Segment Open

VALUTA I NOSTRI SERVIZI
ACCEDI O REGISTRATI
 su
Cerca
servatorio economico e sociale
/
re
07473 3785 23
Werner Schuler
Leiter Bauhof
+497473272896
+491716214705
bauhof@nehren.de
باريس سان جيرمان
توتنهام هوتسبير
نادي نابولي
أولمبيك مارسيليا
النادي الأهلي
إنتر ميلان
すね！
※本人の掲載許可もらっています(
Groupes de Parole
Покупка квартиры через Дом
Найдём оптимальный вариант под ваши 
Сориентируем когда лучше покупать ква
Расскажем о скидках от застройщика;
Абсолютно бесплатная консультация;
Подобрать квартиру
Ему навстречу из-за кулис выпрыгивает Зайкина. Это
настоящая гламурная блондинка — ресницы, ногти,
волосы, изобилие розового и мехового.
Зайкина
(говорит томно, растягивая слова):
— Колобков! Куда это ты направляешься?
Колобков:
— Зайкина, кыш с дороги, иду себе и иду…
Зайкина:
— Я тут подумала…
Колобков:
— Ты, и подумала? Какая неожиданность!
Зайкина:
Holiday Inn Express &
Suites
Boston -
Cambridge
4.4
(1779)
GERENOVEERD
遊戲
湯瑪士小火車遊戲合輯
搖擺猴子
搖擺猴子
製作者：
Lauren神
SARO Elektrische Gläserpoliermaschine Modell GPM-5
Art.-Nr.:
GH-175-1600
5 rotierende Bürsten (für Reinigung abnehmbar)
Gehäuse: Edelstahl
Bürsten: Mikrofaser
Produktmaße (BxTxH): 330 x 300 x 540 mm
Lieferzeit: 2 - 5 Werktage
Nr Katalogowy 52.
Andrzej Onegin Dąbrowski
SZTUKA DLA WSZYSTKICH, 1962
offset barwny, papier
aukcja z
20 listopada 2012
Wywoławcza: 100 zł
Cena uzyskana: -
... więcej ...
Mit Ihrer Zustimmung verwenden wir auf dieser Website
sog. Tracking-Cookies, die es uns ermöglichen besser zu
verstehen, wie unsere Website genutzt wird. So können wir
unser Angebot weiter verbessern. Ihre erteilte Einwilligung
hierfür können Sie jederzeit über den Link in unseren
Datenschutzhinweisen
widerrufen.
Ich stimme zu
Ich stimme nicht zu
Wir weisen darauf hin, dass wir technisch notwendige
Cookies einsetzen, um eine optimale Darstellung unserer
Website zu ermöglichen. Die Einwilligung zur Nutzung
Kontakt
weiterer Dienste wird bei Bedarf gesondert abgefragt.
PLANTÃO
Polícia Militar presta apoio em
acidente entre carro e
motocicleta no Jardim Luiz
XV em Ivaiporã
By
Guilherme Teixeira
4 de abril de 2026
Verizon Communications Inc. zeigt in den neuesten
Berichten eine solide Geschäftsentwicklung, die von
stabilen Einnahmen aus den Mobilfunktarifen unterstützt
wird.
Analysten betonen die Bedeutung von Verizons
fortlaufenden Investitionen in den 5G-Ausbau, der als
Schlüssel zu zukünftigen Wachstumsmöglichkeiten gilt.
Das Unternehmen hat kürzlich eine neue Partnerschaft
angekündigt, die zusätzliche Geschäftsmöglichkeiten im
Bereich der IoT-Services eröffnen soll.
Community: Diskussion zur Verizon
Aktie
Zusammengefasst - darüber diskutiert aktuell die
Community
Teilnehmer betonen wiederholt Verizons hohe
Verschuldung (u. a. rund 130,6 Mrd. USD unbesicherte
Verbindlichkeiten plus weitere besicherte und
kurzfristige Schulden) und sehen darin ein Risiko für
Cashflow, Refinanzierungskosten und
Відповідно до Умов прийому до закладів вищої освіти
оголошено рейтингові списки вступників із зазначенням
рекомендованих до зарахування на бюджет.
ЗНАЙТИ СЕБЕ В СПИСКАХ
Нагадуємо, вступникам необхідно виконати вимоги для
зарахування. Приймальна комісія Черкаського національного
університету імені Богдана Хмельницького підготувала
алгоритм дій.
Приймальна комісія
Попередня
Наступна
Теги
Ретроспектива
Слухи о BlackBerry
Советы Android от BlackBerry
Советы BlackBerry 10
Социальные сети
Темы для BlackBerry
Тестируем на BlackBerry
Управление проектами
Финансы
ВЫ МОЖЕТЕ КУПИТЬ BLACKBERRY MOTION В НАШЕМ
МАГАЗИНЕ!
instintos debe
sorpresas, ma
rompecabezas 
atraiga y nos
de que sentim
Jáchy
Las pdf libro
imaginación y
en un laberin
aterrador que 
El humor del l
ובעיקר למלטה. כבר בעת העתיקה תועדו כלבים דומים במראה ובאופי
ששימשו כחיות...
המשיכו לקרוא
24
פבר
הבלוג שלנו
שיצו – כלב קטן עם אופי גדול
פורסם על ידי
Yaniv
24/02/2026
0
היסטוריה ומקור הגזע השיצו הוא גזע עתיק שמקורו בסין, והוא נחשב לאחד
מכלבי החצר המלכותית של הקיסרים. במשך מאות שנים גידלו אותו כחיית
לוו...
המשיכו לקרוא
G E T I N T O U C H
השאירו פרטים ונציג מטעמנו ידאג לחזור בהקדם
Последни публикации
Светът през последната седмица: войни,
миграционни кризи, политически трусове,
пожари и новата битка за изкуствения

Segment Closed

■ ASSIGNED TASK ■
The reply should hold only the lines from the beginning of the listing above through the line with "Verizon Communications Inc.", each one written exactly as it appears.

■ TASK RESULT ■
VALUTA I NOSTRI SERVIZI
ACCEDI O REGISTRATI
 su
Cerca
servatorio economico e sociale
/
re
07473 3785 23
Werner Schuler
Leiter Bauhof
+497473272896
+491716214705
bauhof@nehren.de
باريس سان جيرمان
توتنهام هوتسبير
نادي نابولي
أولمبيك مارسيليا
النادي الأهلي
إنتر ميلان
すね！
※本人の掲載許可もらっています(
Groupes de Parole
Покупка квартиры через Дом
Найдём оптимальный вариант под ваши 
Сориентируем когда лучше покупать ква
Расскажем о скидках от застройщика;
Абсолютно бесплатная консультация;
Подобрать квартиру
Ему навстречу из-за кулис выпрыгивает Зайкина. Это
настоящая гламурная блондинка — ресницы, ногти,
волосы, изобилие розового и мехового.
Зайкина
(говорит томно, растягивая слова):
— Колобков! Куда это ты направляешься?
Колобков:
— Зайкина, кыш с дороги, иду себе и иду…
Зайкина:
— Я тут подумала…
Колобков:
— Ты, и подумала? Какая неожиданность!
Зайкина:
Holiday Inn Express &
Suites
Boston -
Cambridge
4.4
(1779)
GERENOVEERD
遊戲
湯瑪士小火車遊戲合輯
搖擺猴子
搖擺猴子
製作者：
Lauren神
SARO Elektrische Gläserpoliermaschine Modell GPM-5
Art.-Nr.:
GH-175-1600
5 rotierende Bürsten (für Reinigung abnehmbar)
Gehäuse: Edelstahl
Bürsten: Mikrofaser
Produktmaße (BxTxH): 330 x 300 x 540 mm
Lieferzeit: 2 - 5 Werktage
Nr Katalogowy 52.
Andrzej Onegin Dąbrowski
SZTUKA DLA WSZYSTKICH, 1962
offset barwny, papier
aukcja z
20 listopada 2012
Wywoławcza: 100 zł
Cena uzyskana: -
... więcej ...
Mit Ihrer Zustimmung verwenden wir auf dieser Website
sog. Tracking-Cookies, die es uns ermöglichen besser zu
verstehen, wie unsere Website genutzt wird. So können wir
unser Angebot weiter verbessern. Ihre erteilte Einwilligung
hierfür können Sie jederzeit über den Link in unseren
Datenschutzhinweisen
widerrufen.
Ich stimme zu
Ich stimme nicht zu
Wir weisen darauf hin, dass wir technisch notwendige
Cookies einsetzen, um eine optimale Darstellung unserer
Website zu ermöglichen. Die Einwilligung zur Nutzung
Kontakt
weiterer Dienste wird bei Bedarf gesondert abgefragt.
PLANTÃO
Polícia Militar presta apoio em
acidente entre carro e
motocicleta no Jardim Luiz
XV em Ivaiporã
By
Guilherme Teixeira
4 de abril de 2026
Verizon Communications Inc. zeigt in den neuesten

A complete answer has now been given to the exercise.